Hi there, I am sending this to all vegas teams in order to collect information to make decisions on how we should configure github.com for Tor teams use.
To be clear - we are not replacing hosting our own git repo for github.com.
We are considering using it as a synced repo for other means (more information below).
Please answer this as soon as you can so we can get things organized :) and projects that want to use it can move on to use it.
thanks! isabela
background:
This history goes way back then I will do in the background I am providing here. If you want to know more ping (isa or maybe irc in general cuz isa doesn't know i tall either).
To make things short, we have been investigating options to improve our workflow and volunteers workflow. Network team has being doing a lot of that and recently decided to use github.com as a solution for, between other things:
* receive and review volunteers collaborations * review long pieces of code * use travis/CI testing from github.com infra
When doing it we saw that OONI is also using github.com in their workflow. And after the network team migrated to it, stem also start using it. With that, an instance of gitlab that we had for tests (oniongit) was only being used by the UX/Services teams. To consolidate how we do things, UX/Services teams decided to move to github.com too (and we will kill oniongit).
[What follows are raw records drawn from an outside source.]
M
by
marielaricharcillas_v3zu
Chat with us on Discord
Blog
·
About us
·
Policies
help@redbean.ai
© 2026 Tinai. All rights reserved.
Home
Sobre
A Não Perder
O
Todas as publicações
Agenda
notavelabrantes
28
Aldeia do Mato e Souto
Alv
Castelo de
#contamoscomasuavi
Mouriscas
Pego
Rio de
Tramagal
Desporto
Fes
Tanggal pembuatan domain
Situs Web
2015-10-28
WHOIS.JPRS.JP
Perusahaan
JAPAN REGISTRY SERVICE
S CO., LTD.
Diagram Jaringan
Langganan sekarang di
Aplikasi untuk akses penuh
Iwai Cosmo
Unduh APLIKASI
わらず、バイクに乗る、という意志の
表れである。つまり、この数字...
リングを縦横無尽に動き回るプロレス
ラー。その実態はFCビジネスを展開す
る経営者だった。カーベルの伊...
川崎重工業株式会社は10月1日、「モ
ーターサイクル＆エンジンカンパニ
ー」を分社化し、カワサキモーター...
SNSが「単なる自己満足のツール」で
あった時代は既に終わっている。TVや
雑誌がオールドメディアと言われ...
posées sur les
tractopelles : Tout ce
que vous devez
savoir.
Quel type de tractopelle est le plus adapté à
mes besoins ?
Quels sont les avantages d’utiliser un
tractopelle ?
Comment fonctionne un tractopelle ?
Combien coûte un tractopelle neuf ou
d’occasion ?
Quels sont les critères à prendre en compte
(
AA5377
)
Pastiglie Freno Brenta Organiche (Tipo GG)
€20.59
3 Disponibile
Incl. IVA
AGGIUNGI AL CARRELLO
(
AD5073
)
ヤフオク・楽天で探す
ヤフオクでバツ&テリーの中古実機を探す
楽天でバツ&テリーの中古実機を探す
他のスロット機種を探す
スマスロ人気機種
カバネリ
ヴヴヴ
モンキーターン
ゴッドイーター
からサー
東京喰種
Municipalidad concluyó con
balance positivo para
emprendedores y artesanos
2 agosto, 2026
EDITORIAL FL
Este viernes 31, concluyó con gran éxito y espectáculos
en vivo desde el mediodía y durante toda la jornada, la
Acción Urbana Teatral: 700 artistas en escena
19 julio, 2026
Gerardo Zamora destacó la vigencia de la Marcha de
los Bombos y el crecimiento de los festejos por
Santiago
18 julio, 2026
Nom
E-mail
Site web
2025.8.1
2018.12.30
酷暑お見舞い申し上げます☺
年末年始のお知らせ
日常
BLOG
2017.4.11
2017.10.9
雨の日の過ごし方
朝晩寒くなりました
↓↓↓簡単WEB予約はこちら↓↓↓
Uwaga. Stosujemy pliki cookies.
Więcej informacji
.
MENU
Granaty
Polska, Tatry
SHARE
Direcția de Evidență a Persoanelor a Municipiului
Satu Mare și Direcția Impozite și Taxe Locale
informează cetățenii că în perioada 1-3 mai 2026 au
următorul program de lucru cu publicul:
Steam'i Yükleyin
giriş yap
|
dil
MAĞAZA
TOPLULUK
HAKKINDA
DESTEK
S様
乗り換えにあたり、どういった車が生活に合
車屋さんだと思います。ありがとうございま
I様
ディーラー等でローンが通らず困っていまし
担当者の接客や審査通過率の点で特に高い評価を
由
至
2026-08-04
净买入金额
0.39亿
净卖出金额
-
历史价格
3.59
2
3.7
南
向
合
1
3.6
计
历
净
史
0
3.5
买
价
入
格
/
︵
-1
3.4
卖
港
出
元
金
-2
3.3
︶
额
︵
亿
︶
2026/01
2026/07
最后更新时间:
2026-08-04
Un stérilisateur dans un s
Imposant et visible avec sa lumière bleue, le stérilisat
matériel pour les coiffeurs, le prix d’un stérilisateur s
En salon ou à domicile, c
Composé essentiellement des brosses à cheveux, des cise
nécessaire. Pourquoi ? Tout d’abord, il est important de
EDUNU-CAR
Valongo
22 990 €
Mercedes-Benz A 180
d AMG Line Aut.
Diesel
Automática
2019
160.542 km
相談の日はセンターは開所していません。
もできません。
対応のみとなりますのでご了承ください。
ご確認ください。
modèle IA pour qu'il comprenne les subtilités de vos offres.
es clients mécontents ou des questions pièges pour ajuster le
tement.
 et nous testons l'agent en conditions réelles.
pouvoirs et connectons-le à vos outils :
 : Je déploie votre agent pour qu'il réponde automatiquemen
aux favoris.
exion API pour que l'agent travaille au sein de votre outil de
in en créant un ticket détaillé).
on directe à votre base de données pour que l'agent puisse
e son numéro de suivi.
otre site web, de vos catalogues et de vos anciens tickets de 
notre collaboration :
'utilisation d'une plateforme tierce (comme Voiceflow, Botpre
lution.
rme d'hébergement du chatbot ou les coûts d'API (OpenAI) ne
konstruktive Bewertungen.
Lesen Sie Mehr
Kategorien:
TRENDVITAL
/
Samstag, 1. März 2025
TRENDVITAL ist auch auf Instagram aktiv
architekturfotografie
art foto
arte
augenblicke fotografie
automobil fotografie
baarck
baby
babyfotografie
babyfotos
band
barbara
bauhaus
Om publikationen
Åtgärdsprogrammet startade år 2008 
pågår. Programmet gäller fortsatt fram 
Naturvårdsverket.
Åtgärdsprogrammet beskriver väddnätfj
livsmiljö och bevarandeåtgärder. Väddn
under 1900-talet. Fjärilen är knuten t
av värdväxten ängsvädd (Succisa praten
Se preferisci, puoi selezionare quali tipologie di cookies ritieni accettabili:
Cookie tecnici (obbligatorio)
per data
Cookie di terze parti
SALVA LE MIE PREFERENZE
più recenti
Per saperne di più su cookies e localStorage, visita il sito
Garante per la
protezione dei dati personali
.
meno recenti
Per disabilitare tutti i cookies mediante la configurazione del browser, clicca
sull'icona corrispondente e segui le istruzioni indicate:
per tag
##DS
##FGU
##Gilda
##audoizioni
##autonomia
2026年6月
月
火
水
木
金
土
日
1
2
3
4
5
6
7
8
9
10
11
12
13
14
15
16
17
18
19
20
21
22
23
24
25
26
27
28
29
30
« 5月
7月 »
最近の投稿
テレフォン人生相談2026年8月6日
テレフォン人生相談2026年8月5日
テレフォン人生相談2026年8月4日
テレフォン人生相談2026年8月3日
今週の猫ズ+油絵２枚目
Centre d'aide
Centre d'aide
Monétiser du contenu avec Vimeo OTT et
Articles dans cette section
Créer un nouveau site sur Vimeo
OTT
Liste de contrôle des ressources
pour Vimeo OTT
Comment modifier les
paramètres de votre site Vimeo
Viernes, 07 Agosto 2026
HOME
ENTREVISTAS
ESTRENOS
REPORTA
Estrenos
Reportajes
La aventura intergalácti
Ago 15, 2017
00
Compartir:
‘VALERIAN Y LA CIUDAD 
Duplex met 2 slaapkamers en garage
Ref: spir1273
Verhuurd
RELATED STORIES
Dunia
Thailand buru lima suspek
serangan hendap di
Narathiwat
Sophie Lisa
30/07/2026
The idea here is to have github.com for volunteers patches and some of the stuff listed above that the network team is doing (if people want them) but we will:
* keep trac as our issue tracker (so all teams will continue to use trac tickets to coordinate their work) * our real repo will always be our repo (so we can only push to master on our repo and only us can do it)
There is more to what I am saying here, more configuration details and use cases you might want to talk about. That is why I am sending this survey, to learn more from all teams.
The goal here is to organize how tor does things with github and have this option available for teams to use. If you think your team doesn't need this you can just let us know in the survey.
note: some configuration discussion is going on in this other pad: https://pad.riseup.net/p/Organizing-GitHub-and-Tor
survey:
Do you currently use github for anything? If yes, could you describe a bit how? Things like:
* What usernames your team members has on github? * What github projects is your team using? * What github repos? * Any special permissions configuration? * Do you sync what is there with tor's git? (gitweb) If so how?
If you are not using it yet, and could see a reason to start using it, please let us know:
* What would you answer for the above questions (for those who are already using it), you can write 'i would need a project named xxxx' for instance. * Is there anything else your team would need in order to be set up to use github?
isabela:
[snip]
survey:
Do you currently use github for anything? If yes, could you describe a bit how? Things like:
- What usernames your team members has on github?
- What github projects is your team using?
- What github repos?
- Any special permissions configuration?
- Do you sync what is there with tor's git? (gitweb) If so how?
As a team we don't use Github currently. There are some team members who have personal repositories on Github instead of using our own infrastructure for that, though.
If you are not using it yet, and could see a reason to start using it, please let us know:
- What would you answer for the above questions (for those who are already using it), you can write 'i would need a project named xxxx' for instance.
- Is there anything else your team would need in order to be set up to use github?
I think no one on the team is against trying it out at least. Furthermore, we have some folks who want to benefit from a good Github integration as it makes it e.g. much easier for them to contribute patches. Thus, I think we should offer that option in a way that we
a) expose our canonical Tor Browser related repos on Github (that is Torbutton, Tor Launcher, tor-browser-build, rbm, tor-browser) b) can do code reviews on Github if someone wants that c) can easily deal with pull requests against our mirrored Tor Browser repos on Github
I don't think we are at a point where we want to have a Github-only workflow just keeping the repos at out infrastructure. I fear the moment where M$ is banning Tor usage from Github for some arbitrary reason and then we are trying to scramble to our feet (assuming that all of us are actually dogfooding and are using Tor Browser/Tor to do their work). And, additionally, I at least am not convinced of using non-free tools to create free software.[1]